You are familiar with earthquakes, right? People who live on the west coast are undoubtedly aware of the warning signs and dangers of an earthquake, while those of us further from the fault lines are less apt to be aware of it when it’s happening. Any other East-coasters remember the 2011 earthquake? I remember thinking I had vertigo… Anyway, earthquakes have a settled scientific explanation, but have you ever heard of skyquakes?
Skyquakes are a phenomenon that has been viewed, or more appropriately, heard the world over. It’s like looking up at a beautiful, clear blue sky, and then all of a sudden, you hear the booming sounds of cannon fire and thunder. This is most definitely a real thing, and scientists still aren’t sure what causes it.
Skyquakes and Alabama Shakes
A recent example of this phenomenon hit Alabama in 2017. Close to 2 pm on November 17th, 2017, people in 15 Alabama counties were startled by a loud boom. Many of these people called 911, unsure of what they had just heard, but they were sure it sounded serious.
As is normal now, the government agency responsible, the National Weather Service, responded to the frenzy via Tweet, expressing that they had no explanation for the skyquake at the given time. “We don’t have an answer, and we can only hypothesize with you,” they said. “Thanks for the assurance,” a thousand sarcastic Alabamans screamed in response.

In all seriousness, they never could provide a credible explanation. According to their scientific instruments, the sound wasn’t consistent with the sonic boom of an aircraft because their seismographs did not detect anything. Another hypothesis thrown around by scientists and laypeople alike is the idea that the boom was created by meteors exploding in the atmosphere.
However, NASA scientists didn’t put much weight into this theory because there wasn’t even one witness of a fireball, and an exploding meteor producing that much volume would have been visible to a whole mess of people. Curiously, nearly 900 miles north in Ontario, Canada at the Elginfield Infrasound Array, scientists recorded an infrasound wave linked to the sound.

Such a recording is only associated with really really big sources of energy, like avalanches or rocket launches. If anything, the data, in this case, just make the skyquake even more of a head-scratcher.
Skyquaking Throughout Time
While the Alabama example is recent, and there have been a plethora of other modern sightings (or hearings), written accounts of skyquakes date back hundreds of years. The sound is usually heard somewhere near open water, with accounts from Australia to Belgium, to Ireland, to the Americas. Seneca Lake, New York, was the source of a skyquake in the early 1800s.
James Fenimoore Cooper, best known for “The Last of the Mohicans,” wrote a short story entitled “The Lake Gun” in 1850 describing the event. The book also semi-popularized the term “Seneca guns,” in reference to the sound a skyquake makes.
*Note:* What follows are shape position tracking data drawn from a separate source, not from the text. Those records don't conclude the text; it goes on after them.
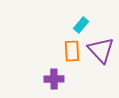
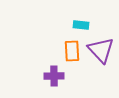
cyan rectangle: rotated 56 degrees clockwise
purple cross: moved 3 px up
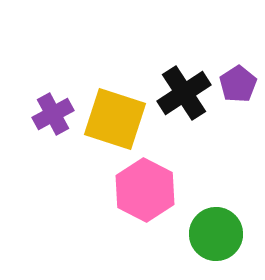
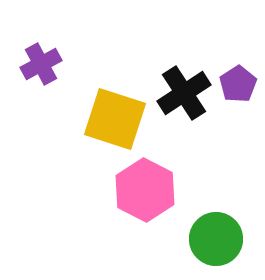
purple cross: moved 12 px left, 50 px up
green circle: moved 5 px down
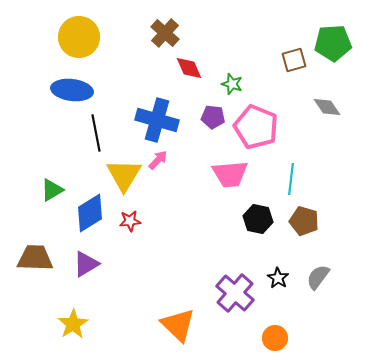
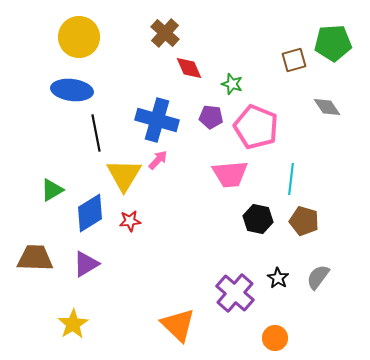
purple pentagon: moved 2 px left
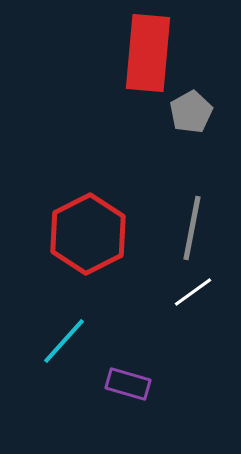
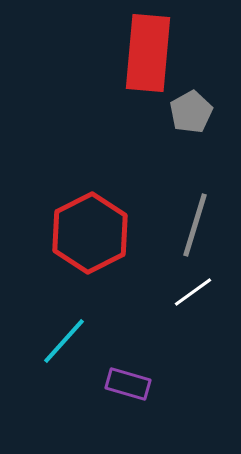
gray line: moved 3 px right, 3 px up; rotated 6 degrees clockwise
red hexagon: moved 2 px right, 1 px up
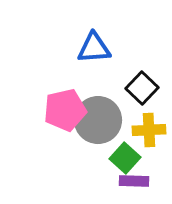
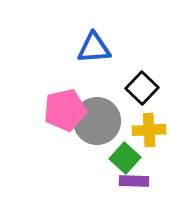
gray circle: moved 1 px left, 1 px down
The Iroquois Indians also spoke of the sounds with early European settlers. They said that the sound was that of the Great Spirit as it continued to create the Earth. Very nice, but can the Spirit be, you know, a little quieter about it? I hate when the city does construction outside my apartment, I don’t need the Almighty constructing the actual world we live on if it means it’s going to sound like cannon fire coming from the Heavens. There’s gotta be a better way.
I wish I had something more satisfactory to say here at the end, but unfortunately, this mystery is genuinely unsolved, and there aren’t any substantial leads. Any aircraft explanation is debunked just based on the fact people heard these sounds before airplanes existed. The meteor theories don’t hold up if literally nobody sees an exploding fireball.
The avalanche and volcano theories don’t work in places where there is neither snow nor volcanoes. The fact that these generally happen near open water also is an odd clue because it doesn’t really explain anything at all.
So, if you ever happen to be with a group of friends and experience this phenomenon, just try to play it cool and say “yeah, that’s a skyquake, no one can explain it.”